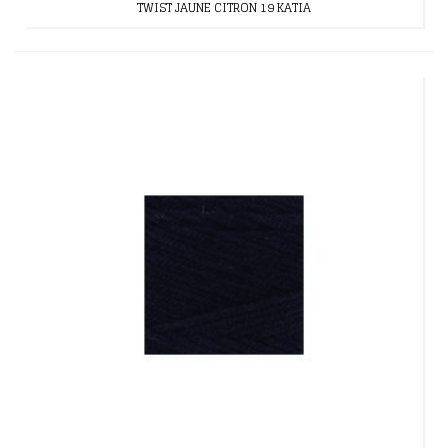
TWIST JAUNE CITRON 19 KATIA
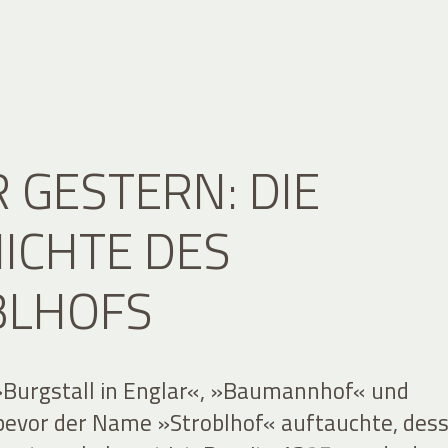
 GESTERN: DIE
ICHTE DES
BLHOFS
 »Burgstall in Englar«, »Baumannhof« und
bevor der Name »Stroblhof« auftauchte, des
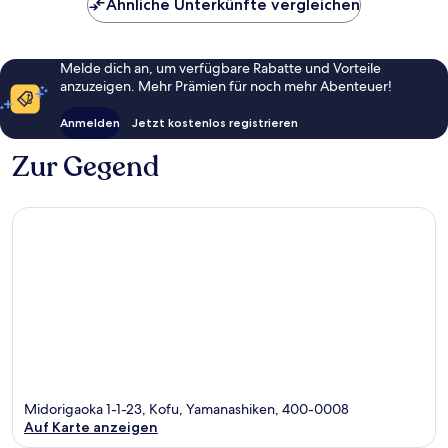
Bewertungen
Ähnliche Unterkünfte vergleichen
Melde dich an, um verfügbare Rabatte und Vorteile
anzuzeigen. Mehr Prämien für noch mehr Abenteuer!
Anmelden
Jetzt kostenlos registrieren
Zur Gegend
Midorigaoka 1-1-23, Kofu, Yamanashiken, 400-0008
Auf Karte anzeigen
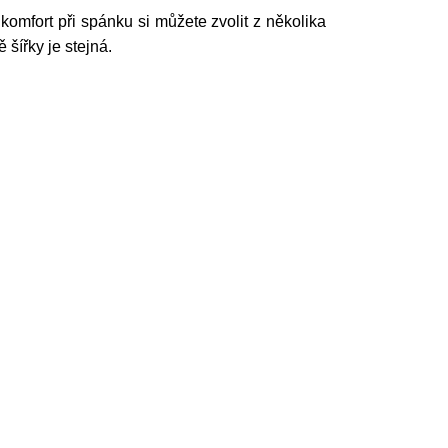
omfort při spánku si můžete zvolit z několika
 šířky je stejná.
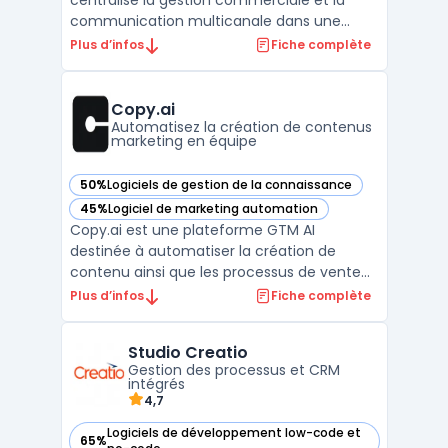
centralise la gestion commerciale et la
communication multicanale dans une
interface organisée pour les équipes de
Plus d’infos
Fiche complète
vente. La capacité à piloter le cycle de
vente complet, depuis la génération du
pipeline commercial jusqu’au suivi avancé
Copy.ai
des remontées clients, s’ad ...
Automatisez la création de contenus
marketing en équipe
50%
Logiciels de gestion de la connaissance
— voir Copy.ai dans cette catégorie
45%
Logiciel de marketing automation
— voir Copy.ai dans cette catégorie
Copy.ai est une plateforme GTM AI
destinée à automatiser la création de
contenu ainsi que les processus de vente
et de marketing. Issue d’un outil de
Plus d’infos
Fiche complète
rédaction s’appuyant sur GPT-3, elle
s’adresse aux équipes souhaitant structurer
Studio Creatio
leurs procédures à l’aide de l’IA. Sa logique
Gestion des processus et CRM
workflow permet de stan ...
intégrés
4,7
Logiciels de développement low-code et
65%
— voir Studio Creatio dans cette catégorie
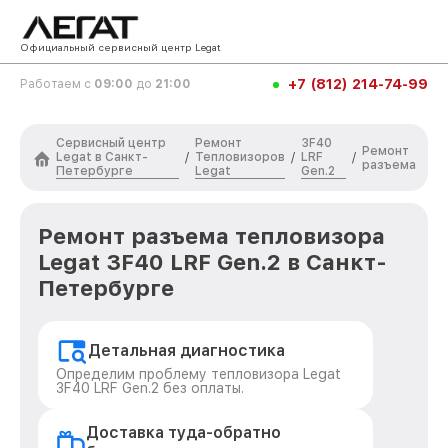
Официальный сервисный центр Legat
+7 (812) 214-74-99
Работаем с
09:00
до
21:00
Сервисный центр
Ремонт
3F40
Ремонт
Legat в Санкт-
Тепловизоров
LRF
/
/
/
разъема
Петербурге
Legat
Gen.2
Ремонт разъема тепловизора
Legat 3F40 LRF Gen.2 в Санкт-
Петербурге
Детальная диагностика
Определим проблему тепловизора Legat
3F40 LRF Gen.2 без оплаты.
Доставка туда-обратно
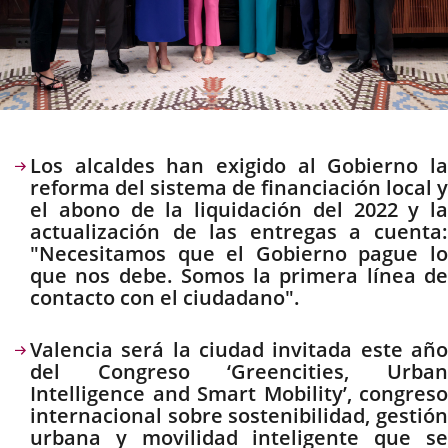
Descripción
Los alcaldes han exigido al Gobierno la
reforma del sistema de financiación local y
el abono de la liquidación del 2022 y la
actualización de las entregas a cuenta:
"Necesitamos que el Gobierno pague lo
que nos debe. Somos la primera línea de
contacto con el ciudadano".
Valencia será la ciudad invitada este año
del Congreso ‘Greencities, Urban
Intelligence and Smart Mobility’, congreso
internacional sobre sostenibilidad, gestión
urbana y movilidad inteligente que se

══════════

* [ASSIGNMENT]: Give back the entire listing verbatim, without the pictures.

* [FINISHED EXERCISE]:
TWIST JAUNE CITRON 19 KATIA
 GESTERN: DIE
ICHTE DES
BLHOFS
 »Burgstall in Englar«, »Baumannhof« und
bevor der Name »Stroblhof« auftauchte, des
Bewertungen
Ähnliche Unterkünfte vergleichen
Melde dich an, um verfügbare Rabatte und Vorteile
anzuzeigen. Mehr Prämien für noch mehr Abenteuer!
Anmelden
Jetzt kostenlos registrieren
Zur Gegend
Midorigaoka 1-1-23, Kofu, Yamanashiken, 400-0008
Auf Karte anzeigen
omfort při spánku si můžete zvolit z několika
 šířky je stejná.
centralise la gestion commerciale et la
communication multicanale dans une
interface organisée pour les équipes de
Plus d’infos
Fiche complète
vente. La capacité à piloter le cycle de
vente complet, depuis la génération du
pipeline commercial jusqu’au suivi avancé
Copy.ai
des remontées clients, s’ad ...
Automatisez la création de contenus
marketing en équipe
50%
Logiciels de gestion de la connaissance
— voir Copy.ai dans cette catégorie
45%
Logiciel de marketing automation
— voir Copy.ai dans cette catégorie
Copy.ai est une plateforme GTM AI
destinée à automatiser la création de
contenu ainsi que les processus de vente
et de marketing. Issue d’un outil de
Plus d’infos
Fiche complète
rédaction s’appuyant sur GPT-3, elle
s’adresse aux équipes souhaitant structurer
Studio Creatio
leurs procédures à l’aide de l’IA. Sa logique
Gestion des processus et CRM
workflow permet de stan ...
intégrés
4,7
Logiciels de développement low-code et
65%
— voir Studio Creatio dans cette catégorie
Официальный сервисный центр Legat
+7 (812) 214-74-99
Работаем с
09:00
до
21:00
Сервисный центр
Ремонт
3F40
Ремонт
Legat в Санкт-
Тепловизоров
LRF
/
/
/
разъема
Петербурге
Legat
Gen.2
Ремонт разъема тепловизора
Legat 3F40 LRF Gen.2 в Санкт-
Петербурге
Детальная диагностика
Определим проблему тепловизора Legat
3F40 LRF Gen.2 без оплаты.
Доставка туда-обратно
Descripción
Los alcaldes han exigido al Gobierno la
reforma del sistema de financiación local y
el abono de la liquidación del 2022 y la
actualización de las entregas a cuenta:
"Necesitamos que el Gobierno pague lo
que nos debe. Somos la primera línea de
contacto con el ciudadano".
Valencia será la ciudad invitada este año
del Congreso ‘Greencities, Urban
Intelligence and Smart Mobility’, congreso
internacional sobre sostenibilidad, gestión
urbana y movilidad inteligente que se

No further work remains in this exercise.